Subspaces, Basis, and Dimension

How linear algebra turns a collection of reachable vectors into a subspace, a minimal generating set into a basis, and the number of independent directions into dimension.
Modified

April 26, 2026

Keywords

subspace, basis, dimension, column space, linear independence

1 Role

This page turns linear combinations into actual spaces you can reason about.

It explains the three ideas that keep traveling together in linear algebra:

  • a subspace is a linear world closed under the operations we care about
  • a basis is a minimal set of directions that builds that world
  • the dimension counts how many independent directions that world really has

2 First-Pass Promise

Read this page after Matrices and Linear Maps.

If you stop here, you should still understand:

  • what makes a subset a subspace
  • what a basis does
  • what dimension is counting
  • why column space is one of the most important subspaces in applications

3 Why It Matters

These ideas matter because many later problems are really questions about the right subspace:

  • in least squares, the fitted vector must lie in the column space of the feature matrix
  • in signal processing, a signal model may live in a low-dimensional subspace
  • in dimensionality reduction, we search for a smaller subspace that still captures useful variation
  • in numerical methods, the useful part of a computation is often restricted to a smaller space of directions

So this page gives you the language for where the action lives.

4 Prerequisite Recall

  • the span of vectors is the set of all their linear combinations
  • a matrix-vector product \(Ax\) lies in the span of the columns of \(A\)
  • a linear map sends linear combinations to linear combinations

5 Intuition

A subspace is a place where linear algebra can happen without leaving the room.

If you add two vectors in the room, you stay in the room.

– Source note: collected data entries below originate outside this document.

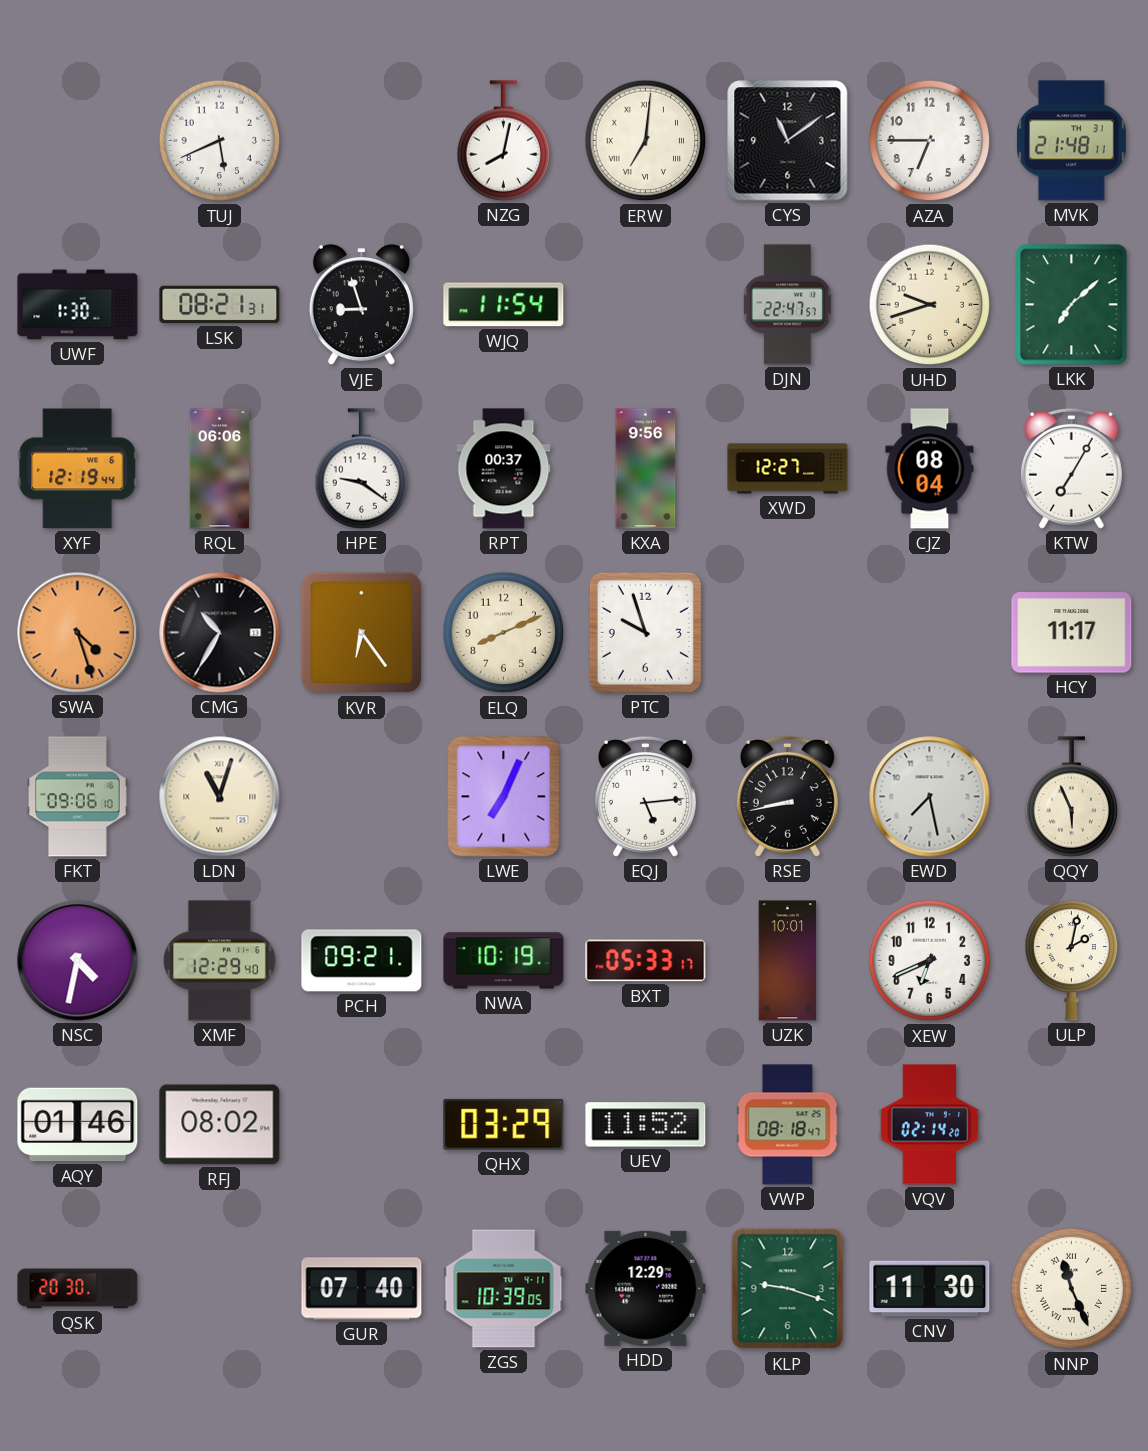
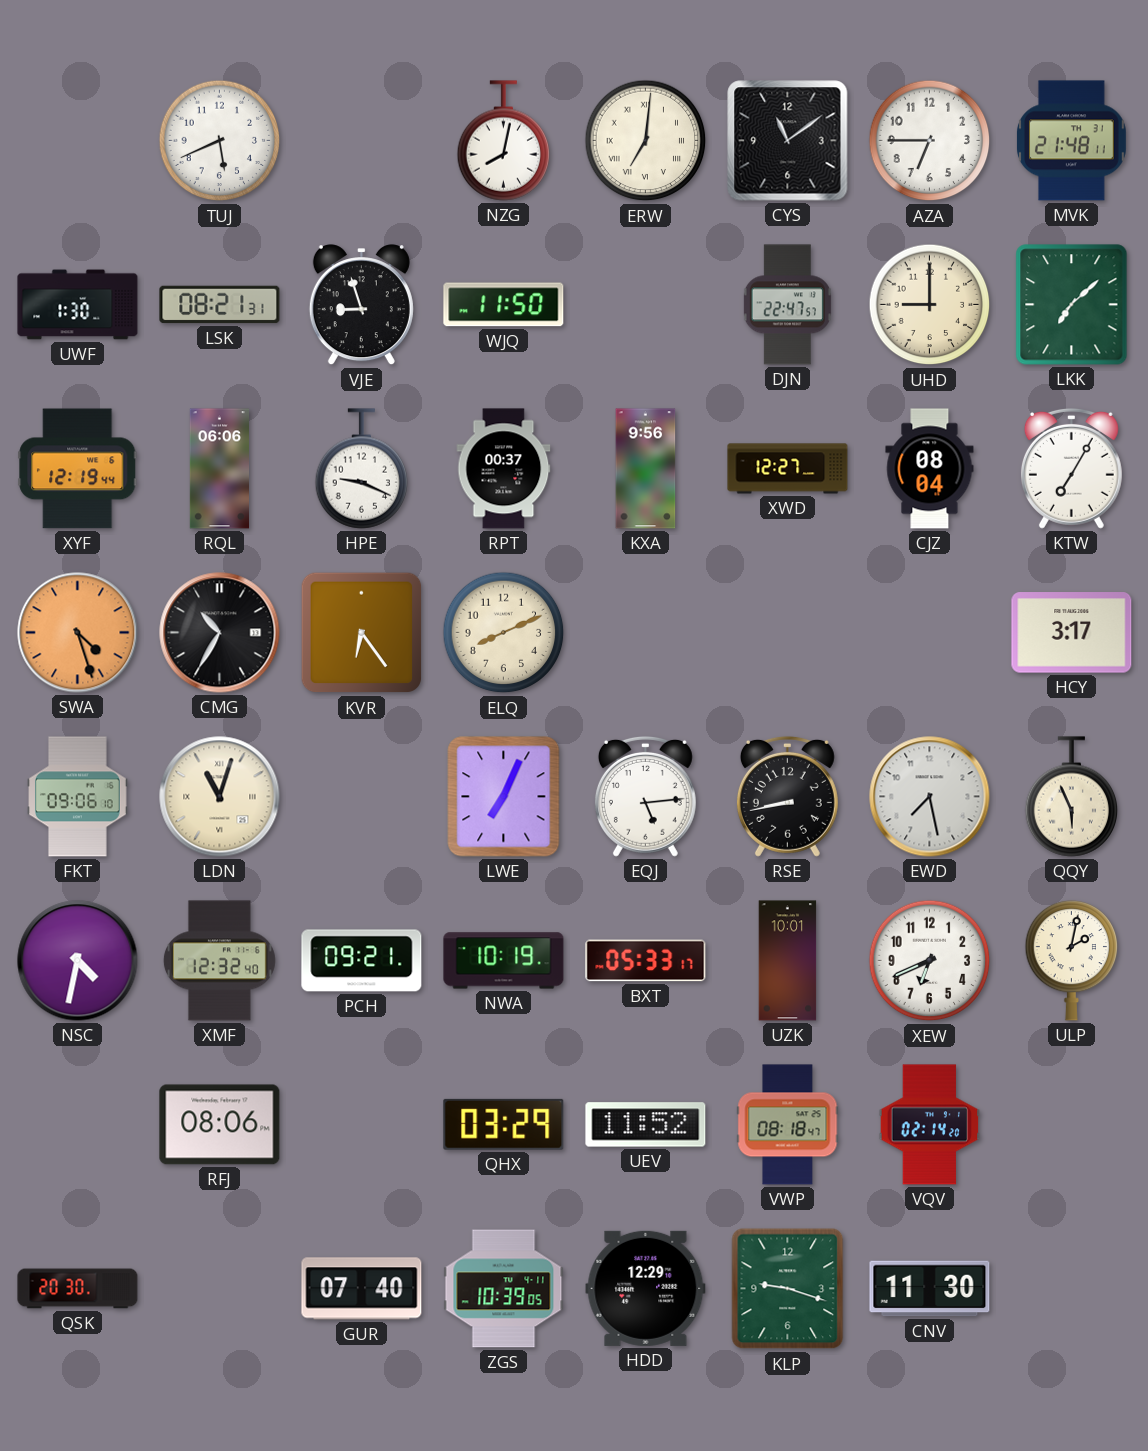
WJQ: 11:54 -> 11:50
UHD: 9:42 -> 9:00
HPE: 9:21 -> 9:19
PTC: 9:57 -> none
HCY: 11:17 -> 3:17
XMF: 12:29 -> 12:32
AQY: 01:46 -> none
RFJ: 08:02 -> 08:06
NNP: 11:26 -> none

If you scale a vector in the room, you stay in the room. That closure is what makes the set useful.

But once you know a subspace exists, you do not want to carry every vector in it around. You want a short generating list with no redundancy. That is what a basis gives you.

Dimension then answers the natural next question:

How many genuinely different directions does this space have?

So the flow is:

subspace -> basis -> dimension

A basis tells you how to build every vector in the subspace, and dimension tells you how many independent knobs you actually need.

6 Formal Core

Definition 1 (Definition) A subset \(W \subseteq \mathbb{R}^n\) is a subspace if:

  1. \(0 \in W\)
  2. whenever \(u,v \in W\), then \(u+v \in W\)
  3. whenever \(u \in W\) and \(c \in \mathbb{R}\), then \(cu \in W\)

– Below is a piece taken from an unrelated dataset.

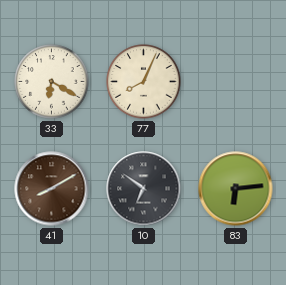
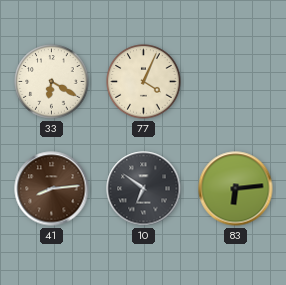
77: 8:04 -> 4:04
41: 8:10 -> 8:14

So a subspace is closed under vector addition and scalar multiplication.

Definition 2 (Basis) A list of vectors \(v_1,\dots,v_k\) is a basis for a subspace \(W\) if:

  1. the vectors span \(W\)
  2. the vectors are linearly independent

A basis is therefore a spanning set with no redundancy.

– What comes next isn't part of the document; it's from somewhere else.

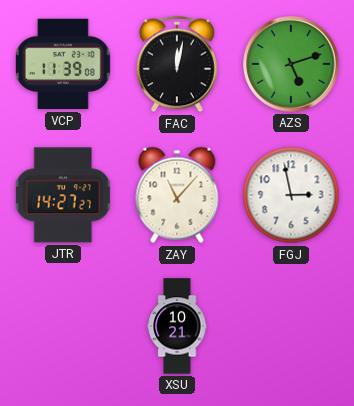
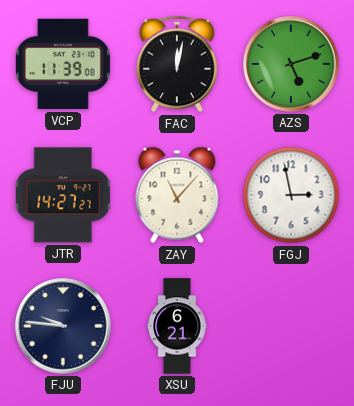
FJU: none -> 9:46
XSU: 10:21 -> 6:21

Theorem 1 (Key Statement) Every finite-dimensional subspace has a basis, and any two bases of the same finite-dimensional subspace have the same number of vectors.

That common number is called the dimension of the subspace:

\[ \dim(W) = \text{number of vectors in any basis of } W. \]

7 Worked Example

Consider the set

\[ W = \left\{ \begin{bmatrix} x \\ y \\ z \end{bmatrix} \in \mathbb{R}^3 : z = x + y \right\}. \]

This is the plane through the origin given by the equation \(z=x+y\).

First rewrite a general vector in \(W\):

\[ \begin{bmatrix} x \\ y \\ z \end{bmatrix} = \begin{bmatrix} x \\ y \\ x+y \end{bmatrix} = x \begin{bmatrix} 1 \\ 0 \\ 1 \end{bmatrix} + y \begin{bmatrix} 0 \\ 1 \\ 1 \end{bmatrix}. \]

So every vector in \(W\) lies in the span of

\[ v_1 = \begin{bmatrix} 1 \\ 0 \\ 1 \end{bmatrix}, \qquad v_2 = \begin{bmatrix} 0 \\ 1 \\ 1 \end{bmatrix}. \]

That already shows

\[ W = \operatorname{span}\{v_1,v_2\}. \]

Now check independence. If

\[ a v_1 + b v_2 = 0, \]

then

\[ a \begin{bmatrix} 1 \\ 0 \\ 1 \end{bmatrix} + b \begin{bmatrix} 0 \\ 1 \\ 1 \end{bmatrix} = \begin{bmatrix} a \\ b \\ a+b \end{bmatrix} = \begin{bmatrix} 0 \\ 0 \\ 0 \end{bmatrix}, \]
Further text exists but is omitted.